■ Stored data ■
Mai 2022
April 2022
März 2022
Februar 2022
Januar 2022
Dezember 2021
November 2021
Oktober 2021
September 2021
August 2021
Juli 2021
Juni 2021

■ What you have to do ■
Transcribe the entire listing above precisely.

■ Output below ■
Mai 2022
April 2022
März 2022
Februar 2022
Januar 2022
Dezember 2021
November 2021
Oktober 2021
September 2021
August 2021
Juli 2021
Juni 2021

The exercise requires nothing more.